• _Required action_: Whenever the word "Outils" turns up in a line below, that line should be copied.

• _Input records_:
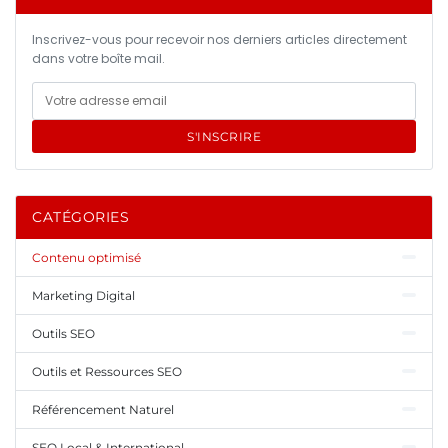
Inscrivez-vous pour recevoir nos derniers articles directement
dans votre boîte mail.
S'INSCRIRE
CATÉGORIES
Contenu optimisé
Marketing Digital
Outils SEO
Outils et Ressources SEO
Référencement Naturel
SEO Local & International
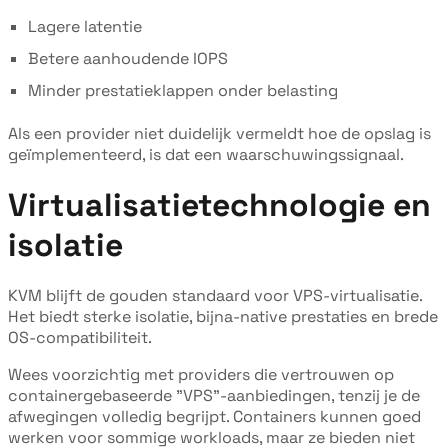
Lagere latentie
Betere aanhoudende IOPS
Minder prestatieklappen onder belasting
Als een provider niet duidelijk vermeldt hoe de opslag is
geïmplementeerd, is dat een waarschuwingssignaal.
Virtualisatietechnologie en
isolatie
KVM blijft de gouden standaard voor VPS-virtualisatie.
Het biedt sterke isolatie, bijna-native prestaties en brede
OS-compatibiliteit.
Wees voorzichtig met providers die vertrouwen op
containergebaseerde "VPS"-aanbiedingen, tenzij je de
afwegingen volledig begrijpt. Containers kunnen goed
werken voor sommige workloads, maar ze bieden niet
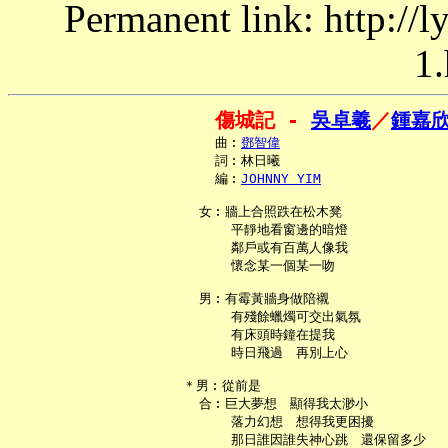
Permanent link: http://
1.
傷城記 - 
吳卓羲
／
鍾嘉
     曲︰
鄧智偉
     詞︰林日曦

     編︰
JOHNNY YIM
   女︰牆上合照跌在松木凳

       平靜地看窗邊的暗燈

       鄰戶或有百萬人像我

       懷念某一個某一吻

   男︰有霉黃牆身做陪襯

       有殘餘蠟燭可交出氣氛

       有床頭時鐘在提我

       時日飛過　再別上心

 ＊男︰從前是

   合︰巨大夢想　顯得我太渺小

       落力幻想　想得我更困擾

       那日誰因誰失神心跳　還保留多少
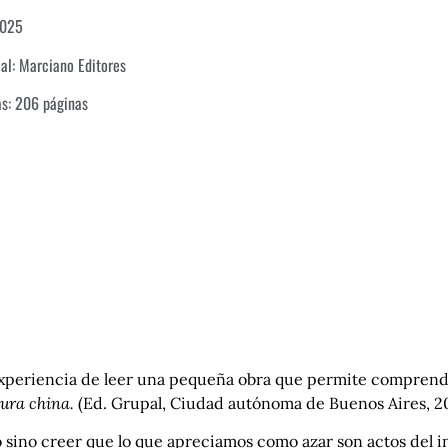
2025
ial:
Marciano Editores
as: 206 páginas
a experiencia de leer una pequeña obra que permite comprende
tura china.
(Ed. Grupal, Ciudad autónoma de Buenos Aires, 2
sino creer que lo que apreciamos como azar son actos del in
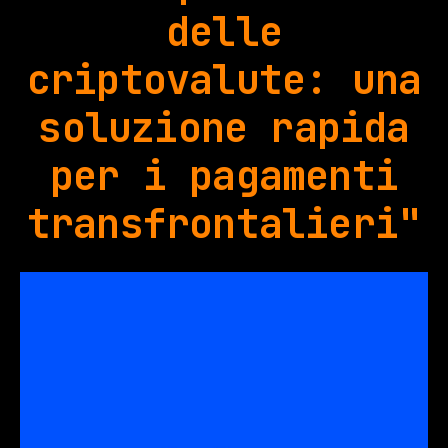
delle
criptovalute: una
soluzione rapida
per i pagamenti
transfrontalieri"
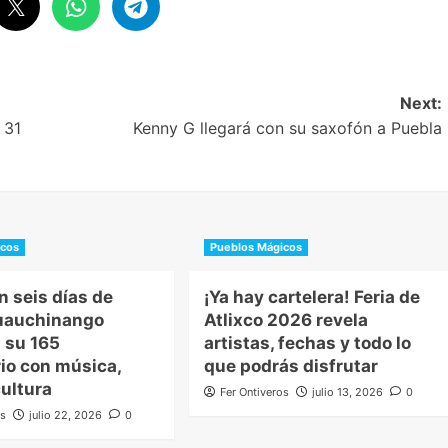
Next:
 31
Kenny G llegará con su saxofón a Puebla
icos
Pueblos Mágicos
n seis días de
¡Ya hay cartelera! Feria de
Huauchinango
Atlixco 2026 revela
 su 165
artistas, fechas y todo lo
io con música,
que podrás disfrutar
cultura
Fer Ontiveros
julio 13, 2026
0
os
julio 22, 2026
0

---

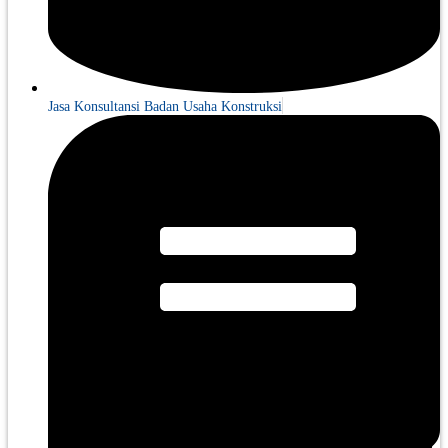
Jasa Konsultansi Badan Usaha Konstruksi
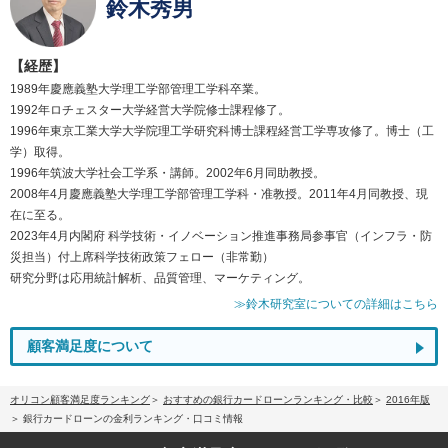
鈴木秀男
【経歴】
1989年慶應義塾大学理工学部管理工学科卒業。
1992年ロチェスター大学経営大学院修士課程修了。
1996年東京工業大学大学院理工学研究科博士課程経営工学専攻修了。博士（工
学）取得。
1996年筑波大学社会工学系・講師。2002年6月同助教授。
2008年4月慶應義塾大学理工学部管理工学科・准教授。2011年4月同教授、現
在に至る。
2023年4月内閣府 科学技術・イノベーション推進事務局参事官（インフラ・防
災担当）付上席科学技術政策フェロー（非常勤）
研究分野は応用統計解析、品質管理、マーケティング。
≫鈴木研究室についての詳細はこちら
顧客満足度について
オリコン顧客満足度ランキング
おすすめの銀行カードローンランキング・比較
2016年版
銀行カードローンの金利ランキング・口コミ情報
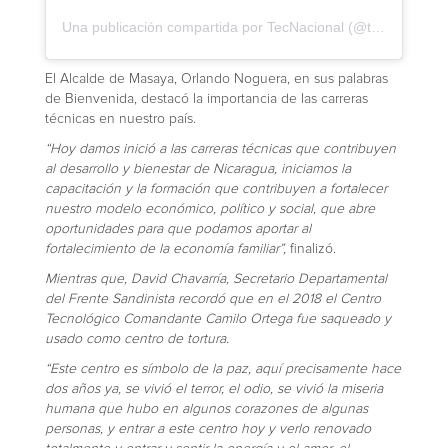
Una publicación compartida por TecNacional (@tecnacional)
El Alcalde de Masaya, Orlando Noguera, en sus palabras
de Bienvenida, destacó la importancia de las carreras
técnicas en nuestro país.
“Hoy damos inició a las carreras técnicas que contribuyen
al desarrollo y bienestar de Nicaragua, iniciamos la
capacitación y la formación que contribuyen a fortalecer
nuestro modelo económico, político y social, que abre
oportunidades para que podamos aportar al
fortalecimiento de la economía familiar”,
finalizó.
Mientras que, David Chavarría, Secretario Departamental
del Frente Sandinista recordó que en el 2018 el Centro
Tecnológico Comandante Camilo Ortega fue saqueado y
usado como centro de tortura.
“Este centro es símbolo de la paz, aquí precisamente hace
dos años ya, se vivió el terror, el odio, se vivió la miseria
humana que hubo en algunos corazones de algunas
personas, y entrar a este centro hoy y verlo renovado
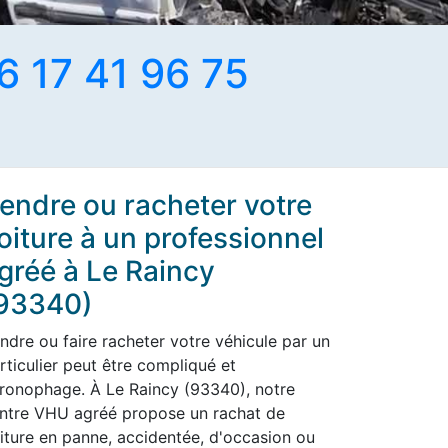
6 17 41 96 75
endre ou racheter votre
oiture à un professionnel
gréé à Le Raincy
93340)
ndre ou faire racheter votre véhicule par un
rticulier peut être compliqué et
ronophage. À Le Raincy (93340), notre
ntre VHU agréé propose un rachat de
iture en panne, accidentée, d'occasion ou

• _Solution_:
Outils SEO
Outils et Ressources SEO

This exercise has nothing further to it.